Centenaries and Things

Suddenly it's 2005. Where does all the time go? Ten years since the launch of SFX and, come to think of it, ten years of this column. 1995 also saw the World SF Convention coming to Glasgow for the first time, and John Brunner's shockingly unexpected death at the convention itself. In August this year we'll be flocking to the second Glasgow Worldcon (www.interaction.worldcon.org.uk), where many fans will keep an eye on older SF authors with their fingers nervously crossed ...

Thinking of anniversaries led me to the SF scene of a hundred years ago, decades before science fiction or fantasy even existed as recognized publishing categories. The big event of 1905 was the death of Jules Verne, who still needs no introduction. Fantasy novelist George Macdonald (Phantastes, Lilith, The Princess and the Goblin) also died; later, C.S. Lewis would find his work inspirational. Another author consigned to the great remainder shop in the sky was Guy Boothby, creator of the sinisterly psychic Dr Nikola, now forgotten by the reading public and by most SF fans.

H.G. Wells was going strong, publishing memorable stories like "The Empire of the Ants" (whose intelligent ants are much more worrying than giant ones in later movies) and the not-so-memorable novel A Modern Utopia. Rudyard Kipling produced one of his best SF pieces, "With the Night Mail", a ripping yarn of adventure and airmail. From H. Rider Haggard came Ayesha, a sequel to She – which, as not everyone remembers, gave us the phrase "She-who-must-be-obeyed". One satirical versifier longed for a time when "The Rudyards cease from Kipling / And the Haggards ride no more."
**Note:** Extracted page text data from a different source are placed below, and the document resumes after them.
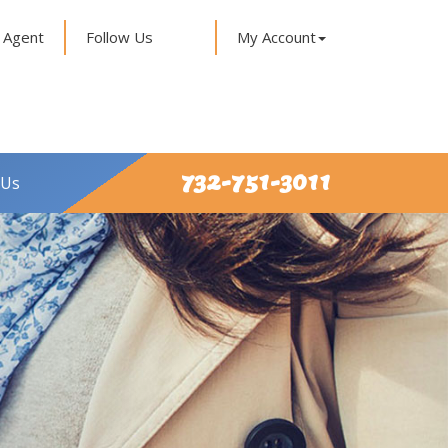
 Agent
Follow Us
My Account
732-751-3011
 Us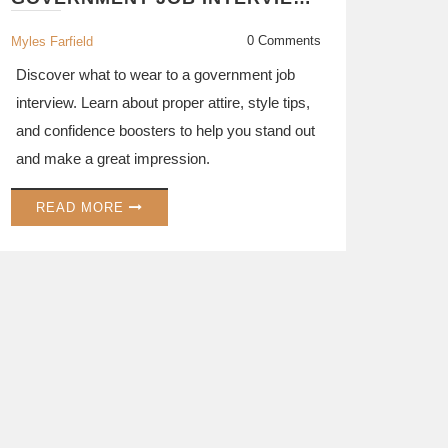
GUIDE TO DRESSING FOR
SUCCESS
0 Comments
Myles Farfield
Discover what to wear to a government job
interview. Learn about proper attire, style tips,
and confidence boosters to help you stand out
and make a great impression.
READ MORE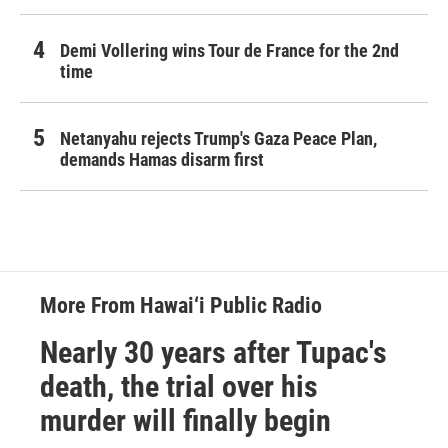
Demi Vollering wins Tour de France for the 2nd
time
Netanyahu rejects Trump's Gaza Peace Plan,
demands Hamas disarm first
More From Hawai‘i Public Radio
Nearly 30 years after Tupac's
death, the trial over his
murder will finally begin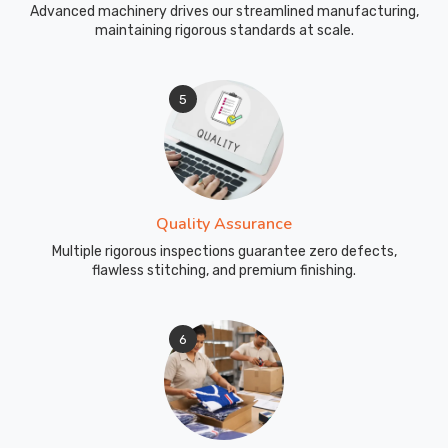
Advanced machinery drives our streamlined manufacturing,
maintaining rigorous standards at scale.
5
Quality Assurance
Multiple rigorous inspections guarantee zero defects,
flawless stitching, and premium finishing.
6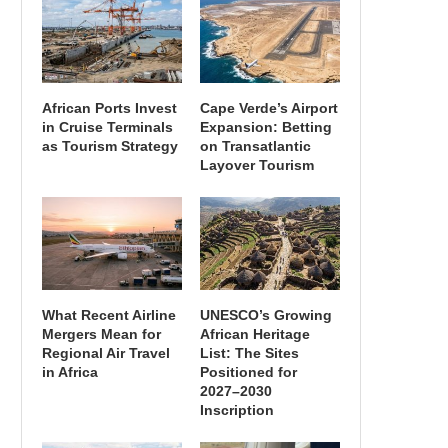
African Ports Invest
Cape Verde’s Airport
in Cruise Terminals
Expansion: Betting
as Tourism Strategy
on Transatlantic
Layover Tourism
What Recent Airline
UNESCO’s Growing
Mergers Mean for
African Heritage
Regional Air Travel
List: The Sites
in Africa
Positioned for
2027–2030
Inscription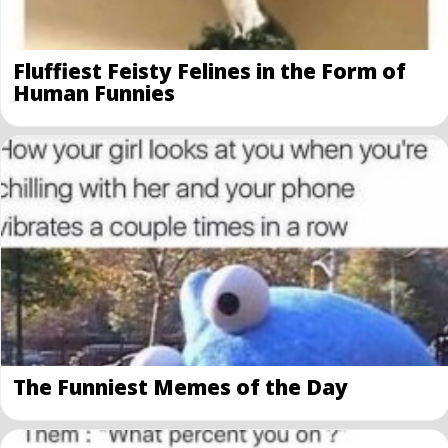
Fluffiest Feisty Felines in the Form of
Human Funnies
The Funniest Memes of the Day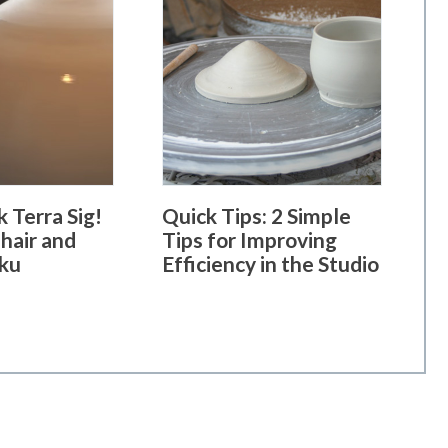
 Terra Sig!
Quick Tips: 2 Simple
hair and
Tips for Improving
ku
Efficiency in the Studio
One major fantasy debut of 1905 was Lord Dunsany's The Gods of Pegana – invented mythology rather than fiction (think The Silmarillion), and beautifully written but so quirky and Biblical that Gollancz Fantasy Masterworks hid it at the very end of their Dunsany omnibus Time and the Gods. Another career began with the first episode of Winsor McCay's classic newspaper comic strip Little Nemo in Slumberland, eventually filmed in 1993 and homaged in Neil Gaiman's Sandman.

What else? There was G.K. Chesterton's semi-fantastic collection The Club of Queer Trades, with deeply silly incidents like Major Brown finding DEATH TO MAJOR BROWN blazoned across a flower-bed, in pansies. Edwin Lester Arnold's Lieut. Gullivar Jones: His Vacation took its hero to Mars by flying carpet; both he and his carpet reappear in The League of Extraordinary Gentlemen Volume II. Lord Bulwer-Lytton (of "It was a dark and stormy night" fame) published his best supernatural story, "The Haunters and the Haunted", also known as "The House and the Brain".

Then, of course, 1905 saw the births of several authors-to-be. The vastly prolific pulp writer Lester Dent created Doc Savage, "Man of Bronze", who from 1933 to 1943 had his own magazine. Lee Falk invented The Phantom ("The Ghost Who Walks"), masked avenger of countless newspaper comics. Charles G. Finney's grotesque fantasy The Circus of Dr Lao was travestied out of recognition in the film The Seven Faces of Dr Lao. Edna Mayne Hull married and collaborated with SF author A.E. Van Vogt; her best, or best-titled, book is Planets for Sale. Ayn Rand preached a far-right politics of total selfishness in Atlas Shrugged, still influential in the USA. Mary Renault is remembered for fantasticated historical novels like The King Must Die. Rex Warner's political allegory The Aerodrome was sufficiently offbeat to earn him an Encyclopedia of SF entry.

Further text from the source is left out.